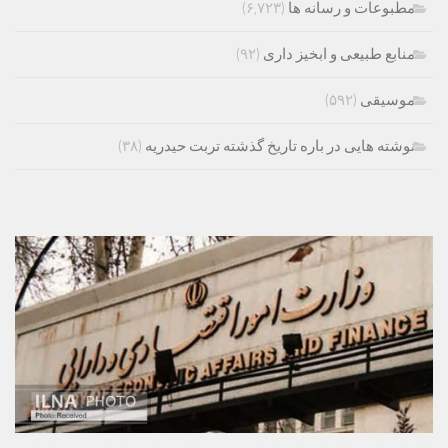
مطبوعات و رسانه ها
(۶,۷۲۳)
منابع طبیعی و ابخیز داری
(۹۲)
موسیقی
(۵۹۲)
نوشته هایی در باره تاریخ گذشته تربت حیدریه
(۳۸)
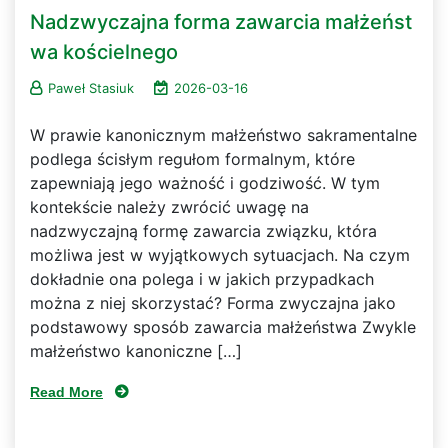
Nadzwyczajna forma zawarcia małżeńst
wa kościelnego
Paweł Stasiuk
2026-03-16
W prawie kanonicznym małżeństwo sakramentalne
podlega ścisłym regułom formalnym, które
zapewniają jego ważność i godziwość. W tym
kontekście należy zwrócić uwagę na
nadzwyczajną formę zawarcia związku, która
możliwa jest w wyjątkowych sytuacjach. Na czym
dokładnie ona polega i w jakich przypadkach
można z niej skorzystać? Forma zwyczajna jako
podstawowy sposób zawarcia małżeństwa Zwykle
małżeństwo kanoniczne […]
Read More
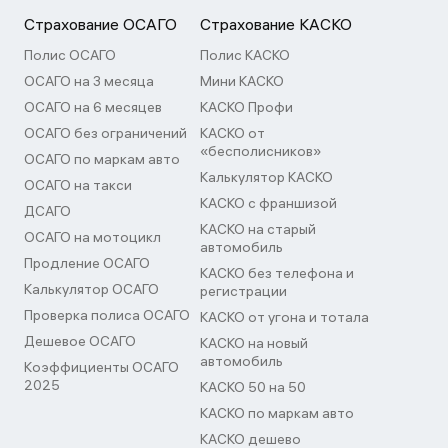
Страхование ОСАГО
Страхование КАСКО
Полис ОСАГО
Полис КАСКО
ОСАГО на 3 месяца
Мини КАСКО
ОСАГО на 6 месяцев
КАСКО Профи
ОСАГО без ограничений
КАСКО от
«бесполисников»
ОСАГО по маркам авто
Калькулятор КАСКО
ОСАГО на такси
КАСКО с франшизой
ДСАГО
КАСКО на старый
ОСАГО на мотоцикл
автомобиль
Продление ОСАГО
КАСКО без телефона и
Калькулятор ОСАГО
регистрации
Проверка полиса ОСАГО
КАСКО от угона и тотала
Дешевое ОСАГО
КАСКО на новый
автомобиль
Коэффициенты ОСАГО
2025
КАСКО 50 на 50
КАСКО по маркам авто
КАСКО дешево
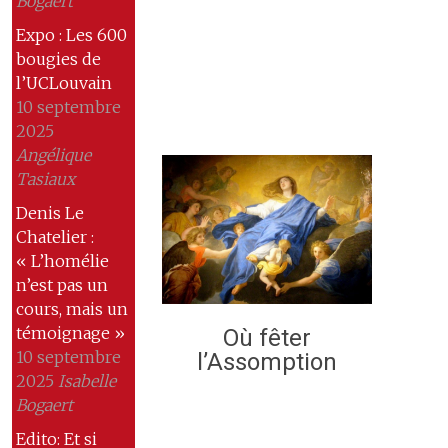
Bogaert
Expo : Les 600
bougies de
l’UCLouvain
10 septembre
2025
Angélique
Tasiaux
Denis Le
Chatelier :
« L’homélie
n’est pas un
cours, mais un
témoignage »
Où fêter
10 septembre
l’Assomption
2025
Isabelle
Bogaert
Edito: Et si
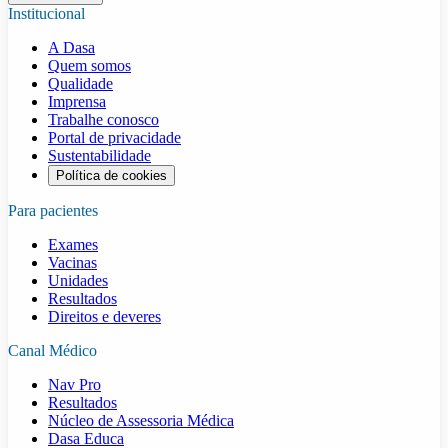
Institucional
A Dasa
Quem somos
Qualidade
Imprensa
Trabalhe conosco
Portal de privacidade
Sustentabilidade
Política de cookies
Para pacientes
Exames
Vacinas
Unidades
Resultados
Direitos e deveres
Canal Médico
Nav Pro
Resultados
Núcleo de Assessoria Médica
Dasa Educa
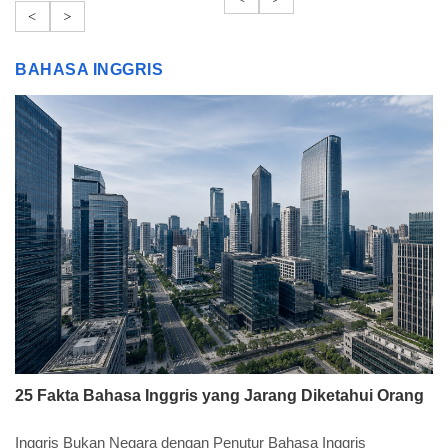
<
>
BAHASA INGGRIS
25 Fakta Bahasa Inggris yang Jarang Diketahui Orang
Inggris Bukan Negara dengan Penutur Bahasa Inggris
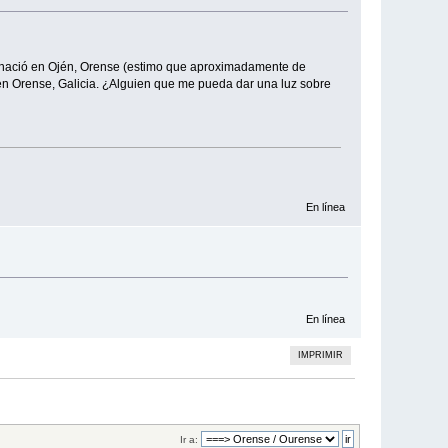
 nació en Ojén, Orense (estimo que aproximadamente de
 en Orense, Galicia. ¿Alguien que me pueda dar una luz sobre
En línea
En línea
IMPRIMIR
Ir a:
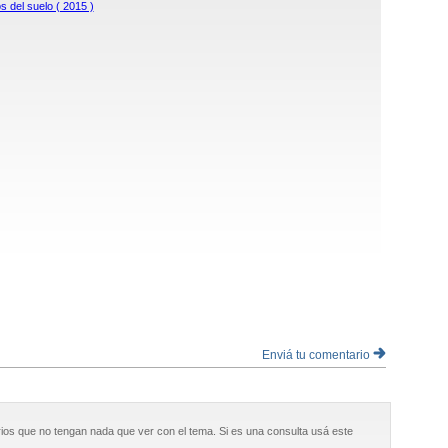
s del suelo ( 2015 )
Enviá tu comentario
ios que no tengan nada que ver con el tema. Si es una consulta usá este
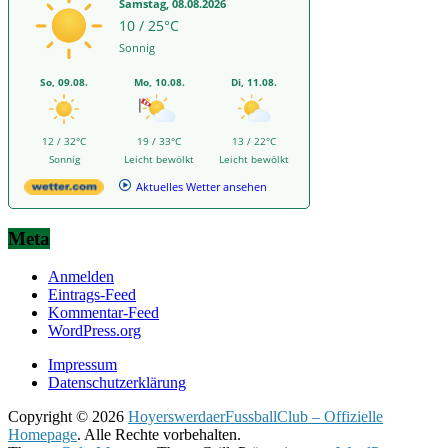
Samstag, 08.08.2026
10 / 25°C
Sonnig
So, 09.08.
Mo, 10.08.
Di, 11.08.
12 / 32°C
19 / 33°C
13 / 22°C
Sonnig
Leicht bewölkt
Leicht bewölkt
Aktuelles Wetter ansehen
Meta
Anmelden
Eintrags-Feed
Kommentar-Feed
WordPress.org
Impressum
Datenschutzerklärung
Copyright © 2026
HoyerswerdaerFussballClub – Offizielle
Homepage
. Alle Rechte vorbehalten.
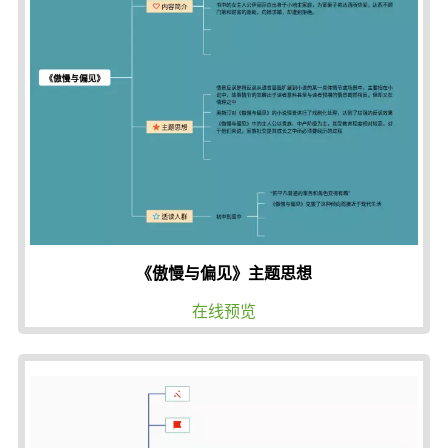
《傲慢与偏见》主题思想
在线预览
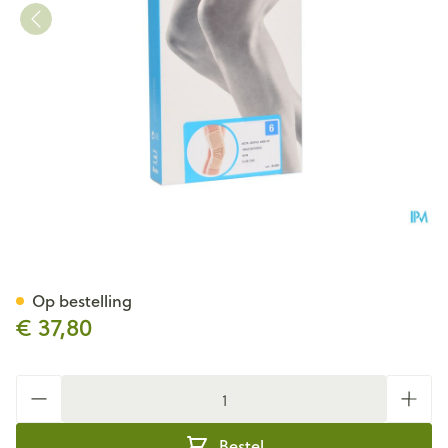
Bota Ortho Df+baleinen 1000
Op bestelling
€ 37,80
Aantal
Bestel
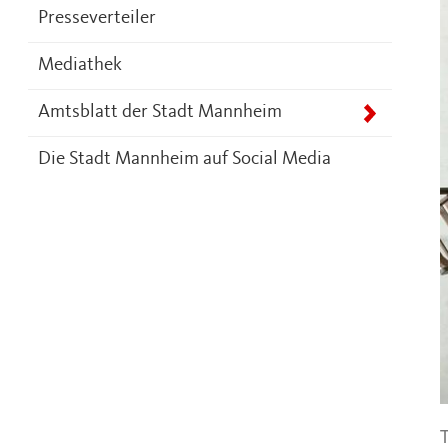
Presseverteiler
Mediathek
Amtsblatt der Stadt Mannheim
Die Stadt Mannheim auf Social Media
T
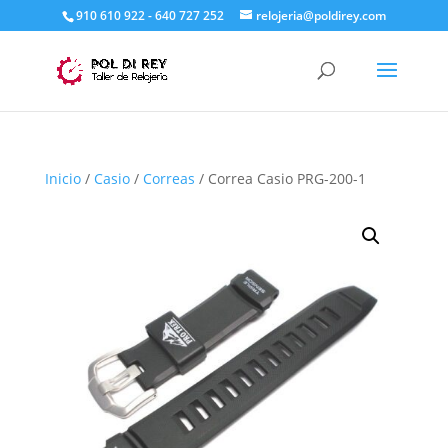
910 610 922 - 640 727 252
relojeria@poldirey.com
Inicio
/
Casio
/
Correas
/ Correa Casio PRG-200-1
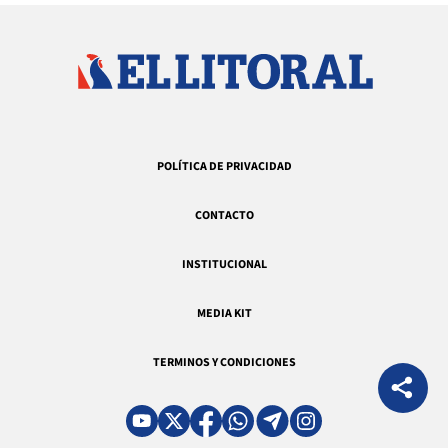
POLÍTICA DE PRIVACIDAD
CONTACTO
INSTITUCIONAL
MEDIA KIT
TERMINOS Y CONDICIONES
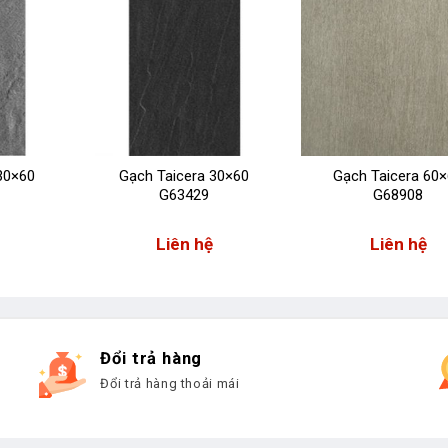
30×60
Gạch Taicera 30×60
Gạch Taicera 60
G63429
G68908
Liên hệ
Liên hệ
Đổi trả hàng
Đổi trả hàng thoải mái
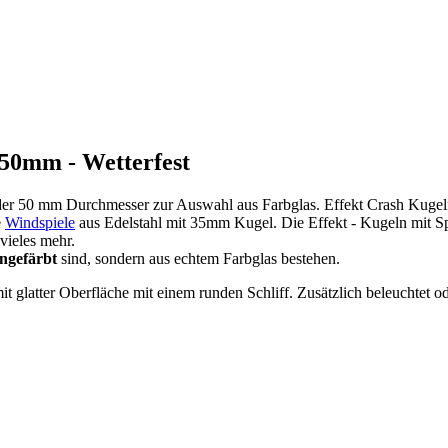
 50mm - Wetterfest
der 50 mm Durchmesser zur Auswahl aus Farbglas. Effekt Crash Kugel
e
Windspiele
aus Edelstahl mit 35mm Kugel. Die Effekt - Kugeln mit Spli
vieles mehr.
ngefärbt
sind, sondern aus echtem Farbglas bestehen.
 mit glatter Oberfläche mit einem runden Schliff. Zusätzlich beleuchtet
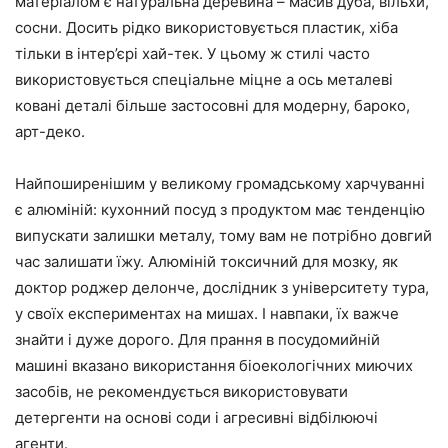
матеріалом є натуральна деревина – масив дуба, вільхи,
сосни. Досить рідко використовується пластик, хіба
тільки в інтер’єрі хай-тек. У цьому ж стилі часто
використовується спеціальне міцне а ось металеві
ковані деталі більше застосовні для модерну, бароко,
арт-деко.
Найпоширенішим у великому громадському харчуванні
є алюміній: кухонний посуд з продуктом має тенденцію
випускати залишки металу, тому вам не потрібно довгий
час залишати їжу. Алюміній токсичний для мозку, як
доктор роджер делонче, дослідник з університету тура,
у своїх експериментах на мишах. І навпаки, їх важче
знайти і дуже дорого. Для прання в посудомийній
машині вказано використання біоекологічних миючих
засобів, не рекомендується використовувати
детергенти на основі соди і агресивні відбілюючі
агенти.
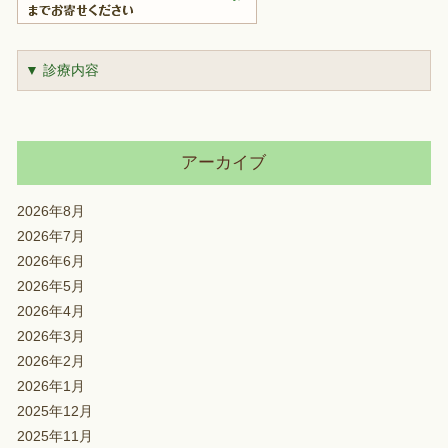
▼ 診療内容
アーカイブ
2026年8月
2026年7月
2026年6月
2026年5月
2026年4月
2026年3月
2026年2月
2026年1月
2025年12月
2025年11月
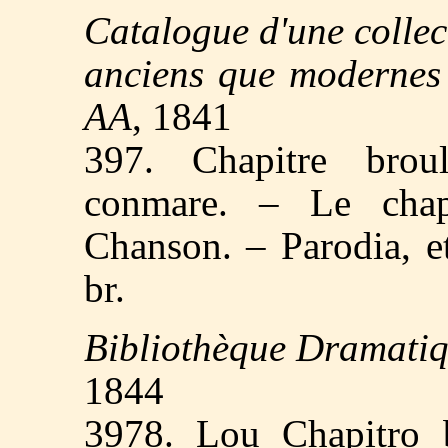
Catalogue d'une collect
anciens que modernes
AA
, 1841
397. Chapitre brou
conmare. – Le chap
Chanson. – Parodia, etc
br.
Bibliothèque Dramatiq
1844
3978. Lou Chapitro b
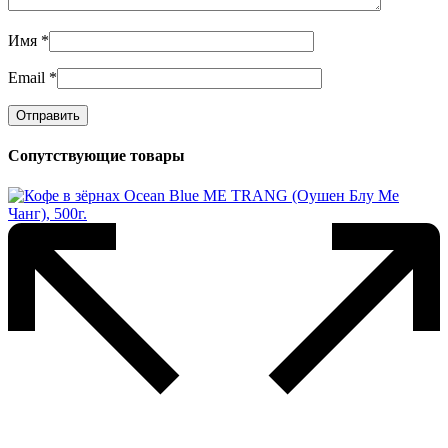
Имя
*
Email
*
Сопутствующие товары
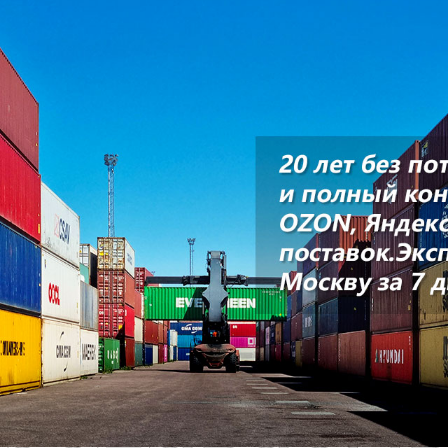
родаваем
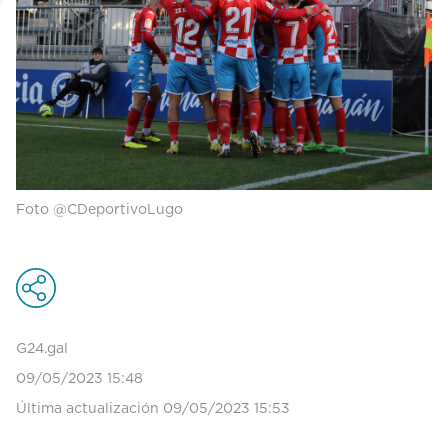
Foto @CDeportivoLugo
G24.gal
09/05/2023 15:48
Última actualización 09/05/2023 15:53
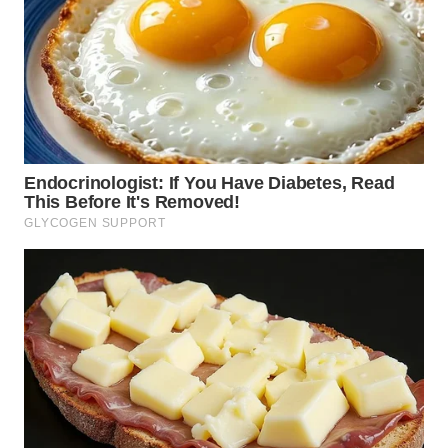
WN
CIANJUR
WN
KEPULAUAN
SERIBU
WN
TANGERANG
WN
BINJAI
WN
CIREBON
WN
INDRAMAYU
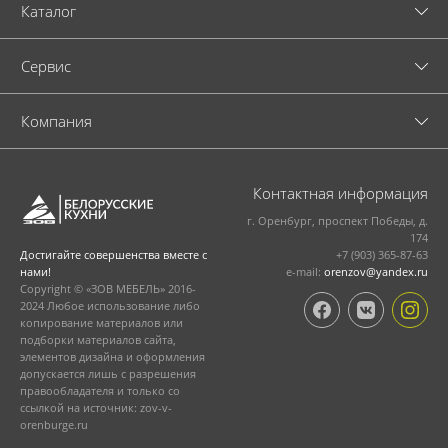
Каталог
Cервис
Компания
Контактная информация
г. Оренбург, проспект Победы, д.
174
+7 (903) 365-87-63
Достигайте совершенства вместе с
e-mail:
orenzov@yandex.ru
нами!
Copyright © «ЗОВ МЕБЕЛЬ» 2016-
2024 Любое использование либо
копирование материалов или
подборки материалов сайта,
элементов дизайна и оформления
допускается лишь с разрешения
правообладателя и только со
ссылкой на источник: zov-v-
orenburge.ru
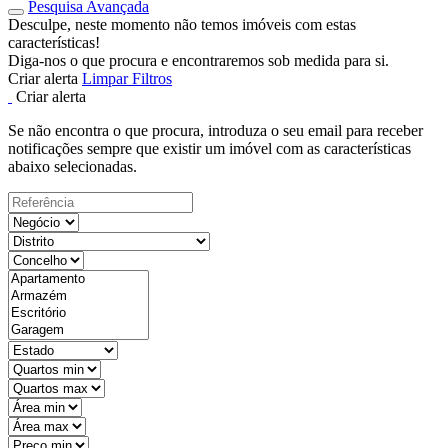
Pesquisa Avançada
Desculpe, neste momento não temos imóveis com estas
características!
Diga-nos o que procura e encontraremos sob medida para si.
Criar alerta
Limpar Filtros
Criar alerta
Se não encontra o que procura, introduza o seu email para receber
notificações sempre que existir um imóvel com as características
abaixo selecionadas.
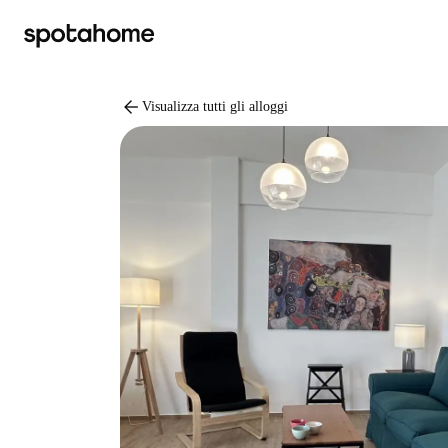
arrow_back
Visualizza tutti gli alloggi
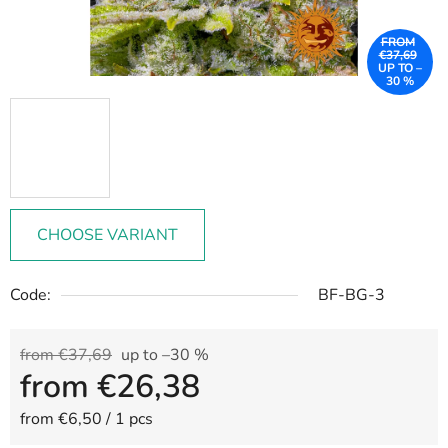
FROM
€37,69
UP TO –
30 %
CHOOSE VARIANT
Code:
BF-BG-3
from €37,69
up to –30 %
from
€26,38
Measure price:
from €6,50 / 1 pcs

Task: Look above for the line with "є алюміній: кухонний", then give again exactly every line from there through the line with "Контактная информация", skipping the pictures.

Task solution:
є алюміній: кухонний посуд з продуктом має тенденцію
випускати залишки металу, тому вам не потрібно довгий
час залишати їжу. Алюміній токсичний для мозку, як
доктор роджер делонче, дослідник з університету тура,
у своїх експериментах на мишах. І навпаки, їх важче
знайти і дуже дорого. Для прання в посудомийній
машині вказано використання біоекологічних миючих
засобів, не рекомендується використовувати
детергенти на основі соди і агресивні відбілюючі
агенти.
▼ 診療内容
アーカイブ
2026年8月
2026年7月
2026年6月
2026年5月
2026年4月
2026年3月
2026年2月
2026年1月
2025年12月
2025年11月
Catalogue d'une collect
anciens que modernes
AA
, 1841
397. Chapitre brou
conmare. – Le chap
Chanson. – Parodia, etc
br.
Bibliothèque Dramatiq
1844
3978. Lou Chapitro b
Имя
*
Email
*
Сопутствующие товары
родаваем
Foto @CDeportivoLugo
G24.gal
09/05/2023 15:48
Última actualización 09/05/2023 15:53
WN
CIANJUR
WN
KEPULAUAN
SERIBU
WN
TANGERANG
WN
BINJAI
WN
CIREBON
WN
INDRAMAYU
Каталог
Cервис
Компания
Контактная информация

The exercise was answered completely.